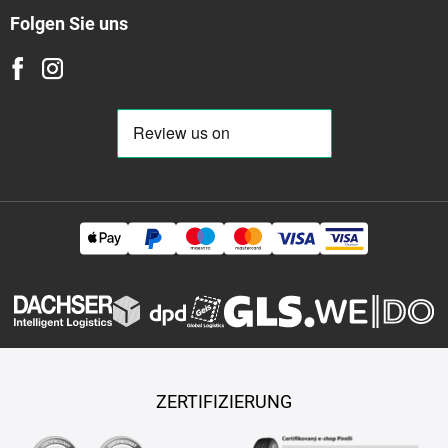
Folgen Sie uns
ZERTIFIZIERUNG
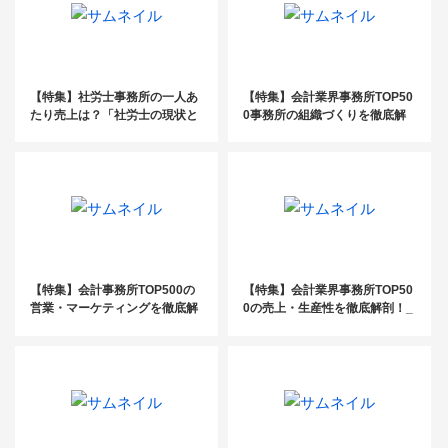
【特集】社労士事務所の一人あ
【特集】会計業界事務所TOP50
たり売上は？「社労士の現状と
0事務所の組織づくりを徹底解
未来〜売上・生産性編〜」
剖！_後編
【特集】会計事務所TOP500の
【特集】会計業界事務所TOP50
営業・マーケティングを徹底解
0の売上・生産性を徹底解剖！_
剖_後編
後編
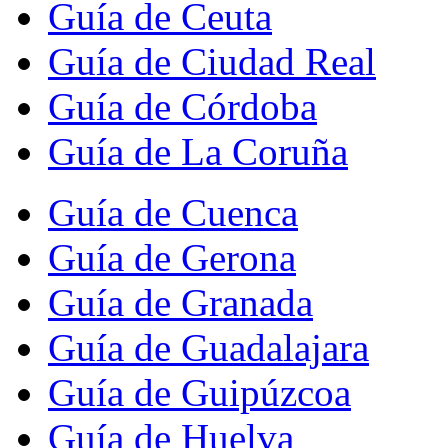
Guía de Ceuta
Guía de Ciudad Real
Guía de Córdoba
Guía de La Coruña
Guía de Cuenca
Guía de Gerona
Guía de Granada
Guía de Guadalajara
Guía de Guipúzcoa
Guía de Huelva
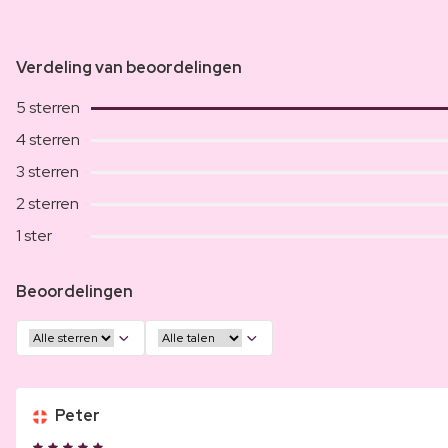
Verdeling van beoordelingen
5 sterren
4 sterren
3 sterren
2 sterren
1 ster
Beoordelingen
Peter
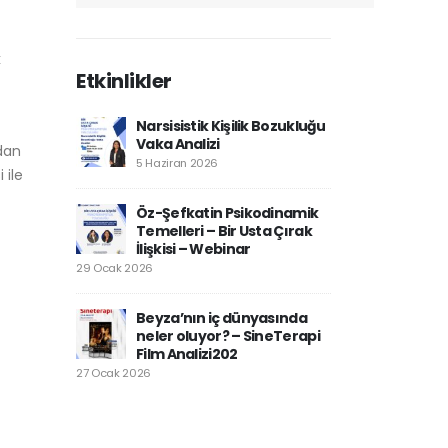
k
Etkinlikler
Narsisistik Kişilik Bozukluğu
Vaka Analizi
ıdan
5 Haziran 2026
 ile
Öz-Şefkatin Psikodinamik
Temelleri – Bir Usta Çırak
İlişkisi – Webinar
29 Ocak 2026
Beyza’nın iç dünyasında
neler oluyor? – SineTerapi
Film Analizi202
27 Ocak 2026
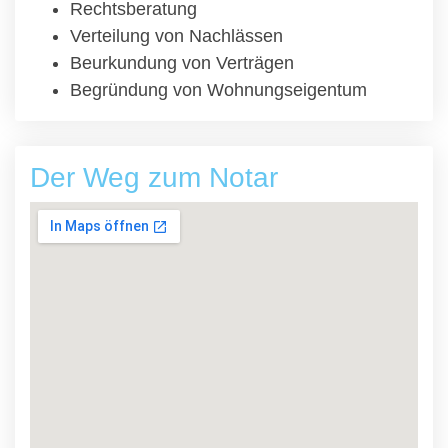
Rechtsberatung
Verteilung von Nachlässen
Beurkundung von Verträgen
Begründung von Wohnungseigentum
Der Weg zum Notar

---

EXERCISE BRIEF -> Restate the whole listing exactly as written, minus the pictures.

EXERCISE RESULT ->
Folgen Sie uns
ZERTIFIZIERUNG
【特集】社労士事務所の一人あ
【特集】会計業界事務所TOP50
たり売上は？「社労士の現状と
0事務所の組織づくりを徹底解
未来〜売上・生産性編〜」
剖！_後編
【特集】会計事務所TOP500の
【特集】会計業界事務所TOP50
営業・マーケティングを徹底解
0の売上・生産性を徹底解剖！_
剖_後編
後編
Guía de Ceuta
Guía de Ciudad Real
Guía de Córdoba
Guía de La Coruña
Guía de Cuenca
Guía de Gerona
Guía de Granada
Guía de Guadalajara
Guía de Guipúzcoa
Guía de Huelva
Verdeling van beoordelingen
5 sterren
4 sterren
3 sterren
2 sterren
1 ster
Beoordelingen
Peter
k
Etkinlikler
Narsisistik Kişilik Bozukluğu
Vaka Analizi
ıdan
5 Haziran 2026
 ile
Öz-Şefkatin Psikodinamik
Temelleri – Bir Usta Çırak
İlişkisi – Webinar
29 Ocak 2026
Beyza’nın iç dünyasında
neler oluyor? – SineTerapi
Film Analizi202
27 Ocak 2026
Rechtsberatung
Verteilung von Nachlässen
Beurkundung von Verträgen
Begründung von Wohnungseigentum
Der Weg zum Notar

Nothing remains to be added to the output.